→ PROVIDED RECORDS

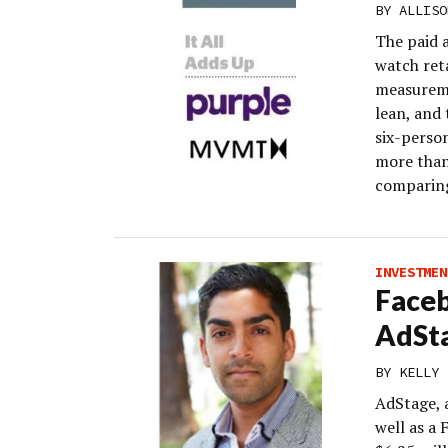
BY
ALLISO
The paid 
watch ret
measureme
lean, and 
six-perso
more than
comparing
INVESTMEN
Faceb
AdSta
BY
KELLY 
AdStage, 
well as a 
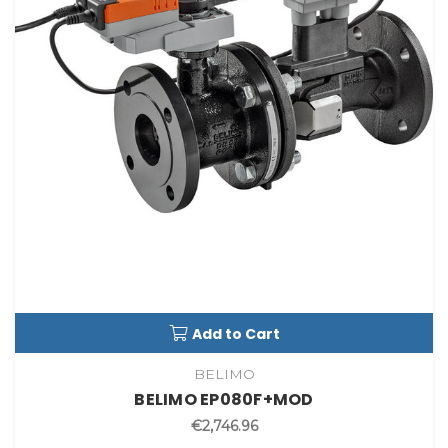
Add to Cart
BELIMO
BELIMO EP080F+MOD
€2,746.96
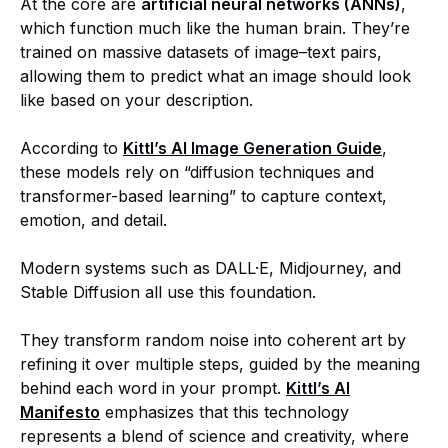
At the core are
artificial neural networks (ANNs)
,
which function much like the human brain. They’re
trained on massive datasets of image–text pairs,
allowing them to predict what an image should look
like based on your description.
According to
Kittl’s AI Image Generation Guide
,
these models rely on “diffusion techniques and
transformer-based learning” to capture context,
emotion, and detail.
Modern systems such as DALL·E, Midjourney, and
Stable Diffusion all use this foundation.
They transform random noise into coherent art by
refining it over multiple steps, guided by the meaning
behind each word in your prompt.
Kittl’s AI
Manifesto
emphasizes that this technology
represents a blend of science and creativity, where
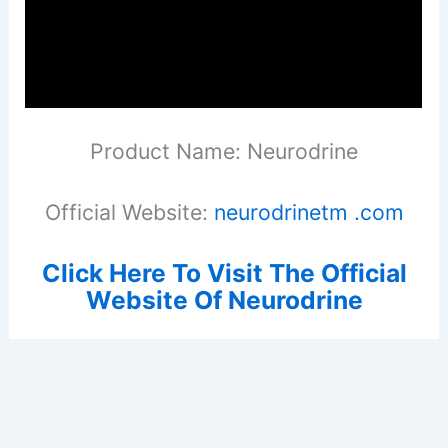
Product Name: Neurodrine
Official Website:
neurodrinetm .com
Click Here To Visit The Official
Website Of Neurodrine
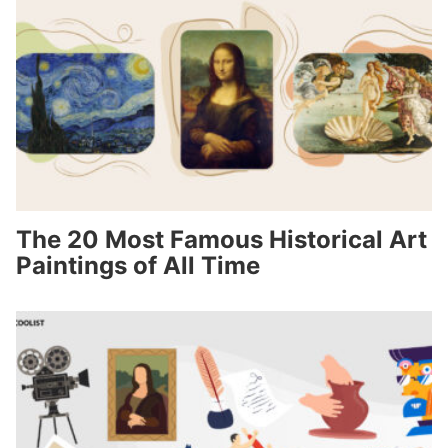
The 20 Most Famous Historical Art
Paintings of All Time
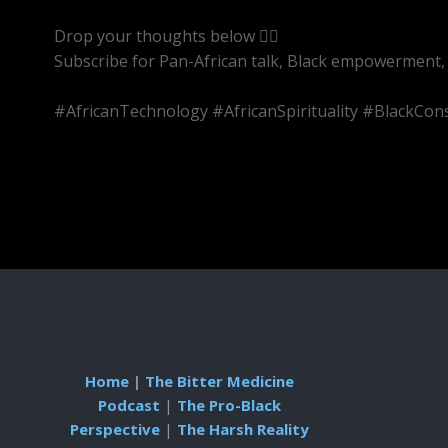
Drop your thoughts below 👇🏾
Subscribe for Pan-African talk, Black empowerment, 
#AfricanTechnology #AfricanSpirituality #BlackC
Home
|
The Bitter Medicine
Podcast
|
The Pro-Black
Perspective
|
The Harsh Reality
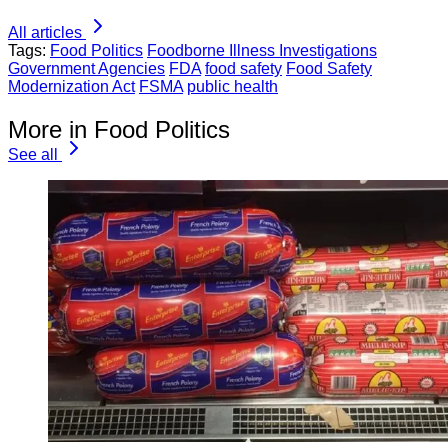
All articles
Tags:
Food Politics
Foodborne Illness Investigations
Government Agencies
FDA
food safety
Food Safety
Modernization Act
FSMA
public health
More in Food Politics
See all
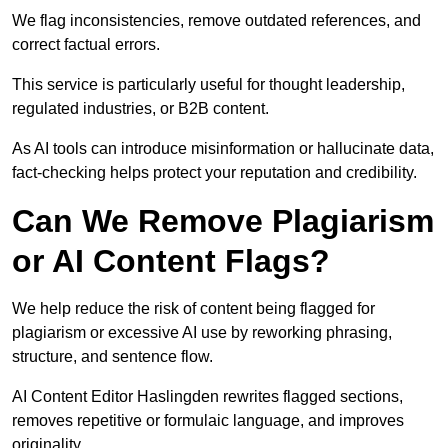
We flag inconsistencies, remove outdated references, and
correct factual errors.
This service is particularly useful for thought leadership,
regulated industries, or B2B content.
As AI tools can introduce misinformation or hallucinate data,
fact-checking helps protect your reputation and credibility.
Can We Remove Plagiarism
or AI Content Flags?
We help reduce the risk of content being flagged for
plagiarism or excessive AI use by reworking phrasing,
structure, and sentence flow.
AI Content Editor Haslingden rewrites flagged sections,
removes repetitive or formulaic language, and improves
originality.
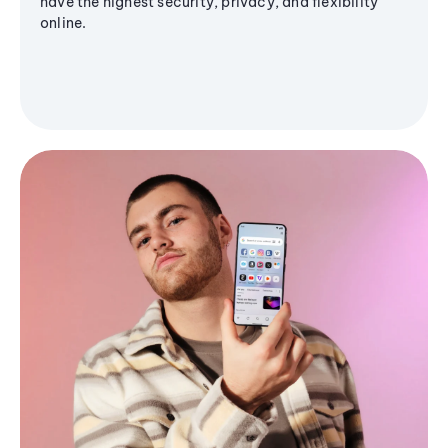
have the highest security, privacy, and flexibility
online.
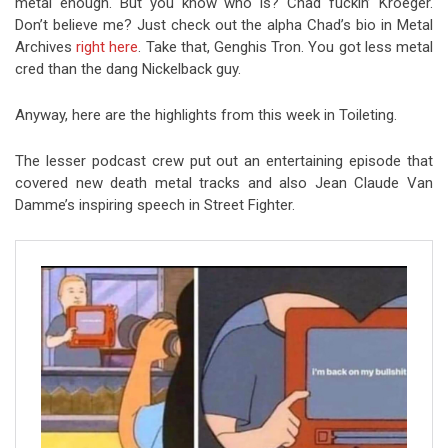
metal enough. But you know who is? Chad fuckin’ Kroeger.
Don’t believe me? Just check out the alpha Chad’s bio in Metal
Archives
right here
. Take that, Genghis Tron. You got less metal
cred than the dang Nickelback guy.
Anyway, here are the highlights from this week in Toileting.
The lesser podcast crew put out an entertaining episode that
covered new death metal tracks and also Jean Claude Van
Damme’s inspiring speech in Street Fighter.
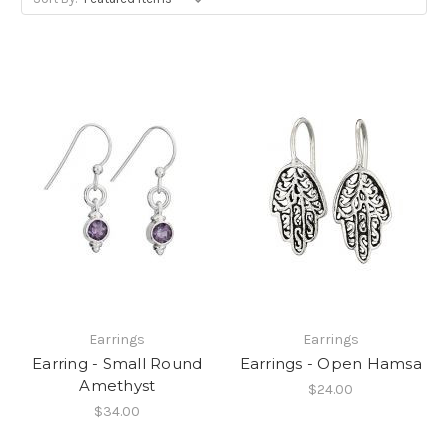
Earrings
Earrings
Earring - Small Round
Earrings - Open Hamsa
Amethyst
$24.00
$34.00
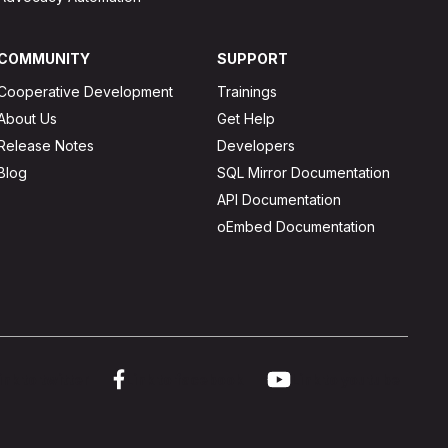
COMMUNITY
SUPPORT
Cooperative Development
Trainings
About Us
Get Help
Release Notes
Developers
Blog
SQL Mirror Documentation
API Documentation
oEmbed Documentation
ink to twitter
Link to facebook
Link to youtube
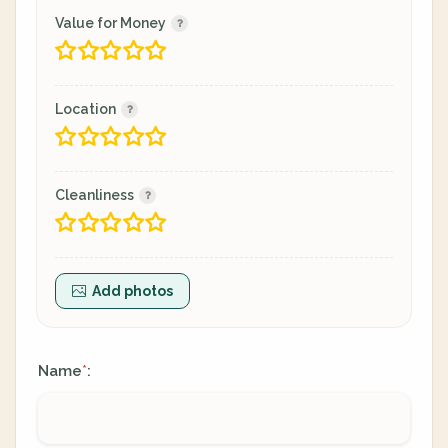
Value for Money
Location
Cleanliness
Add photos
Name
:
*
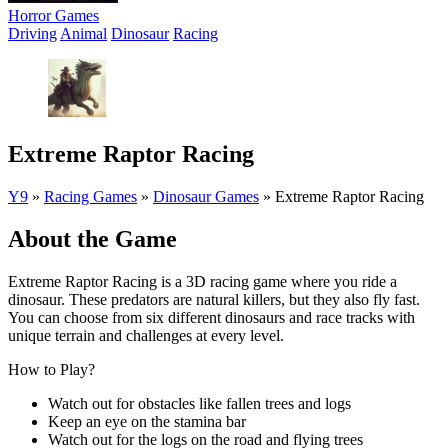
Horror Games
Driving
Animal
Dinosaur
Racing
Extreme Raptor Racing
Y9
»
Racing Games
»
Dinosaur Games
»
Extreme Raptor Racing
About the Game
Extreme Raptor Racing is a 3D racing game where you ride a
dinosaur. These predators are natural killers, but they also fly fast.
You can choose from six different dinosaurs and race tracks with
unique terrain and challenges at every level.
How to Play?
Watch out for obstacles like fallen trees and logs
Keep an eye on the stamina bar
Watch out for the logs on the road and flying trees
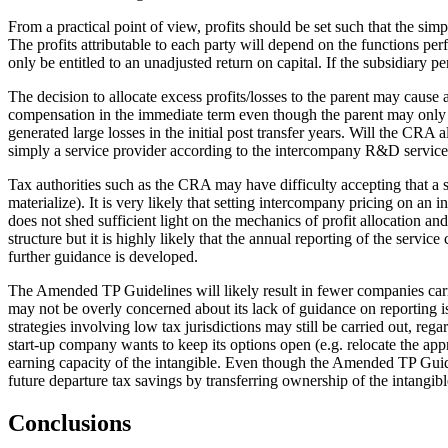
From a practical point of view, profits should be set such that the simp
The profits attributable to each party will depend on the functions per
only be entitled to an unadjusted return on capital. If the subsidiary p
The decision to allocate excess profits/losses to the parent may cause 
compensation in the immediate term even though the parent may only be e
generated large losses in the initial post transfer years. Will the CRA
simply a service provider according to the intercompany R&D service c
Tax authorities such as the CRA may have difficulty accepting that a se
materialize). It is very likely that setting intercompany pricing on an
does not shed sufficient light on the mechanics of profit allocation
structure but it is highly likely that the annual reporting of the servic
further guidance is developed.
The Amended TP Guidelines will likely result in fewer companies carr
may not be overly concerned about its lack of guidance on reporting is
strategies involving low tax jurisdictions may still be carried out, r
start-up company wants to keep its options open (e.g. relocate the appr
earning capacity of the intangible. Even though the Amended TP Guidelin
future departure tax savings by transferring ownership of the intangible
Conclusions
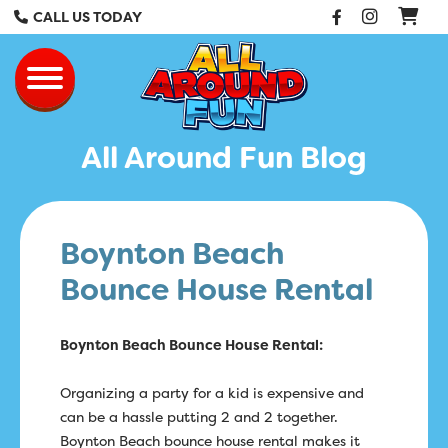
Facebook
Instag
CALL US TODAY
All Around Fun Re
Toggle navigation
All Around Fun Blog
Boynton Beach
Bounce House Rental
Boynton Beach Bounce House Rental:
Organizing a party for a kid is expensive and
can be a hassle putting 2 and 2 together.
Boynton Beach bounce house rental makes it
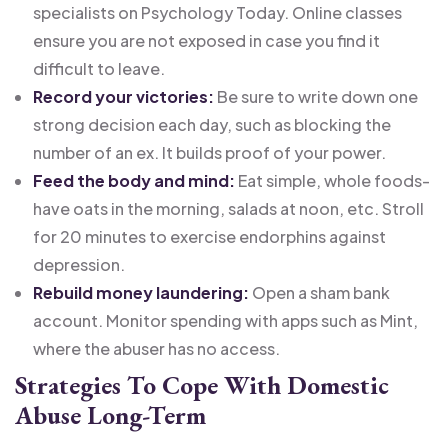
specialists on Psychology Today. Online classes
ensure you are not exposed in case you find it
difficult to leave.
Record your victories:
Be sure to write down one
strong decision each day, such as blocking the
number of an ex. It builds proof of your power.
Feed the body and mind:
Eat simple, whole foods-
have oats in the morning, salads at noon, etc. Stroll
for 20 minutes to exercise endorphins against
depression.
Rebuild money laundering:
Open a sham bank
account. Monitor spending with apps such as Mint,
where the abuser has no access.
Strategies To Cope With Domestic
Abuse Long-Term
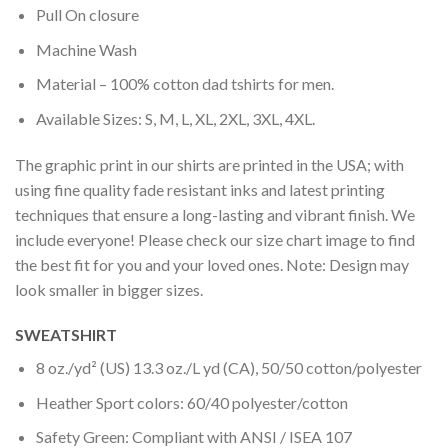
Pull On closure
Machine Wash
Material – 100% cotton dad tshirts for men.
Available Sizes: S, M, L, XL, 2XL, 3XL, 4XL.
The graphic print in our shirts are printed in the USA; with
using fine quality fade resistant inks and latest printing
techniques that ensure a long-lasting and vibrant finish. We
include everyone! Please check our size chart image to find
the best fit for you and your loved ones. Note: Design may
look smaller in bigger sizes.
SWEATSHIRT
8 oz./yd² (US) 13.3 oz./L yd (CA), 50/50 cotton/polyester
Heather Sport colors: 60/40 polyester/cotton
Safety Green: Compliant with ANSI / ISEA 107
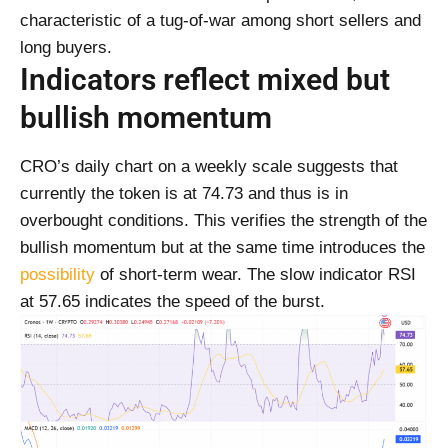
characteristic of a tug-of-war among short sellers and
long buyers.
Indicators reflect mixed but
bullish momentum
CRO’s daily chart on a weekly scale suggests that
currently the token is at 74.73 and thus is in
overbought conditions. This verifies the strength of the
bullish momentum but at the same time introduces the
possibility
of short-term wear. The slow indicator RSI
at 57.65 indicates the speed of the burst.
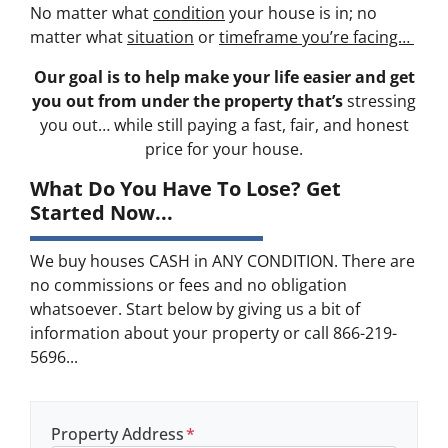
No matter what
condition
your house is in; no
matter what
situation
or
timeframe you’re facing…
Our goal is to help make your life easier and get
you out from under the property that’s
stressing
you out… while still paying a fast, fair, and honest
price for your house.
What Do You Have To Lose? Get
Started Now...
We buy houses CASH in ANY CONDITION. There are
no commissions or fees and no obligation
whatsoever. Start below by giving us a bit of
information about your property or call 866-219-
5696...
Property Address
*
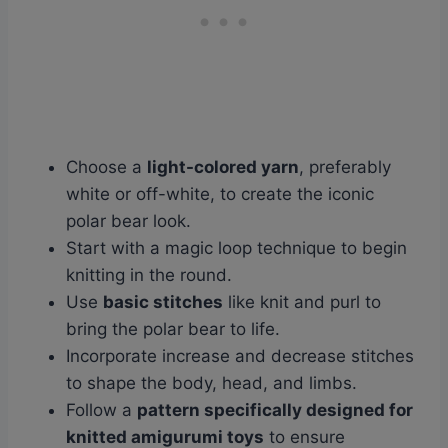
Choose a
light-colored yarn
, preferably
white or off-white, to create the iconic
polar bear look.
Start with a magic loop technique to begin
knitting in the round.
Use
basic stitches
like knit and purl to
bring the polar bear to life.
Incorporate increase and decrease stitches
to shape the body, head, and limbs.
Follow a
pattern specifically designed for
knitted amigurumi toys
to ensure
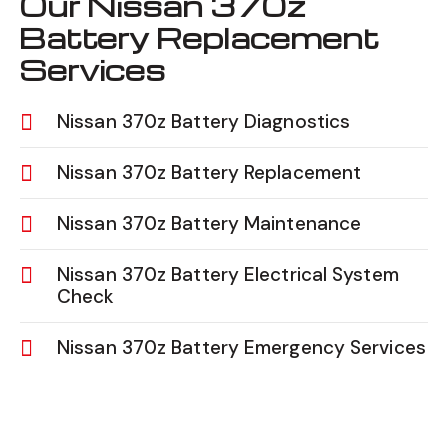
Our Nissan 370z
Battery Replacement
Services
Nissan 370z Battery Diagnostics
Nissan 370z Battery Replacement
Nissan 370z Battery Maintenance
Nissan 370z Battery Electrical System
Check
Nissan 370z Battery Emergency Services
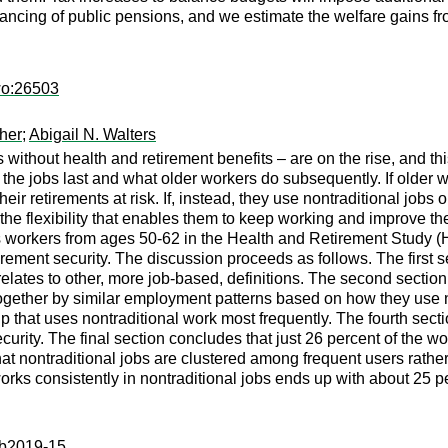
nancing of public pensions, and we estimate the welfare gains f
wo:26503
her
;
Abigail N. Walters
 without health and retirement benefits – are on the rise, and th
the jobs last and what older workers do subsequently. If older wo
their retirements at risk. If, instead, they use nontraditional jobs
 the flexibility that enables them to keep working and improve the
 workers from ages 50-62 in the Health and Retirement Study (HR
rement security. The discussion proceeds as follows. The first sec
 relates to other, more job-based, definitions. The second secti
gether by similar employment patterns based on how they use non
p that uses nontraditional work most frequently. The fourth secti
ecurity. The final section concludes that just 26 percent of the wo
hat nontraditional jobs are clustered among frequent users rather
rks consistently in nontraditional jobs ends up with about 25 pe
:ib2019-15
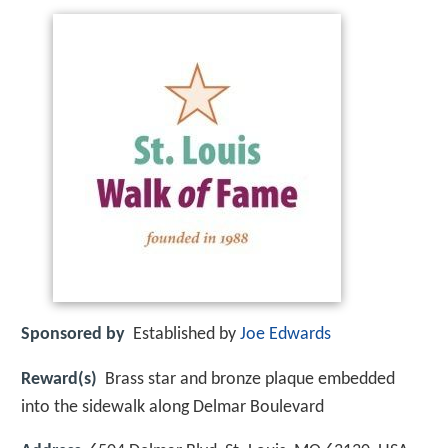
Sponsored by
Established by
Joe Edwards
Reward(s)
Brass star and bronze plaque embedded
into the sidewalk along Delmar Boulevard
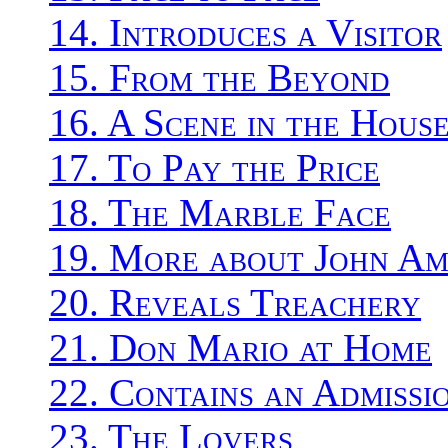
14. Introduces a Visitor
15. From the Beyond
16. A Scene in the Hous
17. To Pay the Price
18. The Marble Face
19. More about John Am
20. Reveals Treachery
21. Don Mario at Home
22. Contains an Admissi
23. The Lovers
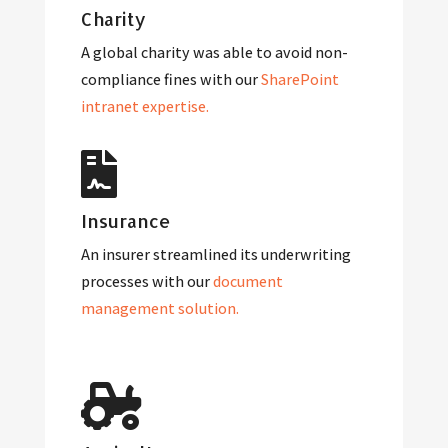
Charity
A global charity was able to avoid non-
compliance fines with our
SharePoint
intranet expertise.
Insurance
An insurer streamlined its underwriting
processes with our
document
management solution.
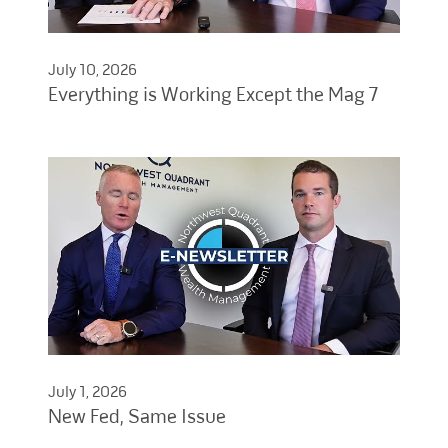
July 10, 2026
Everything is Working Except the Mag 7
July 1, 2026
New Fed, Same Issue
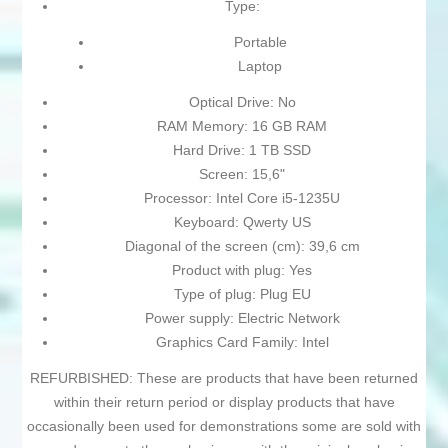
Type:
Portable
Laptop
Optical Drive: No
RAM Memory: 16 GB RAM
Hard Drive: 1 TB SSD
Screen: 15,6"
Processor: Intel Core i5-1235U
Keyboard: Qwerty US
Diagonal of the screen (cm): 39,6 cm
Product with plug: Yes
Type of plug: Plug EU
Power supply: Electric Network
Graphics Card Family: Intel
REFURBISHED: These are products that have been returned
within their return period or display products that have
occasionally been used for demonstrations some are sold with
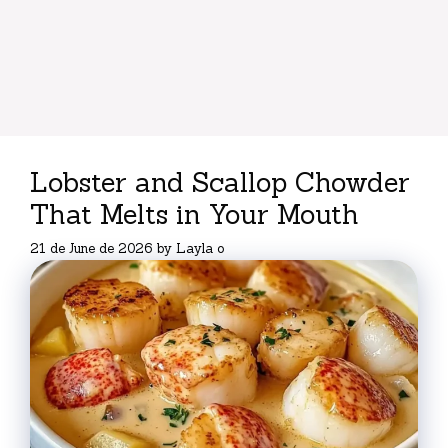
Lobster and Scallop Chowder
That Melts in Your Mouth
21 de June de 2026
by
Layla o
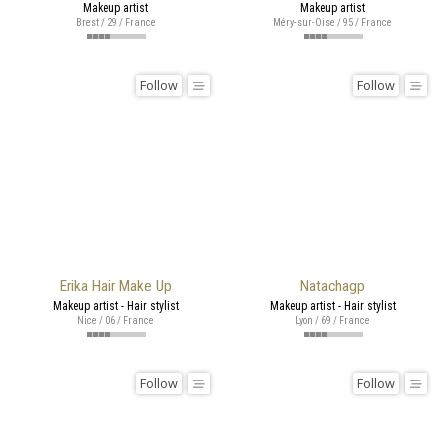
Makeup artist
Makeup artist
Brest / 29 / France
Méry-sur-Oise / 95 / France
Follow
Follow
Erika Hair Make Up
Natachagp
Makeup artist - Hair stylist
Makeup artist - Hair stylist
Nice / 06 / France
Lyon / 69 / France
Follow
Follow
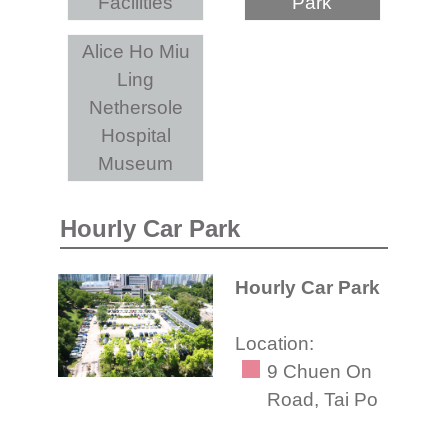
Facilities
Park
Alice Ho Miu
Ling
Nethersole
Hospital
Museum
Hourly Car Park
Hourly Car Park
Location:
9 Chuen On
Road, Tai Po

→ WHAT THE TASK ASKS
The answer is the lines above, word for word, from the first one through the one containing "refining it over"; it includes no pictures.

→ ANSWER SECTION
BY
ALLISO
The paid 
watch ret
measureme
lean, and 
six-perso
more than
comparing
INVESTMEN
Faceb
AdSta
BY
KELLY 
AdStage, 
well as a 
Add to Cart
BELIMO
BELIMO EP080F+MOD
€2,746.96
At the core are
artificial neural networks (ANNs)
,
which function much like the human brain. They’re
trained on massive datasets of image–text pairs,
allowing them to predict what an image should look
like based on your description.
According to
Kittl’s AI Image Generation Guide
,
these models rely on “diffusion techniques and
transformer-based learning” to capture context,
emotion, and detail.
Modern systems such as DALL·E, Midjourney, and
Stable Diffusion all use this foundation.
They transform random noise into coherent art by
refining it over multiple steps, guided by the meaning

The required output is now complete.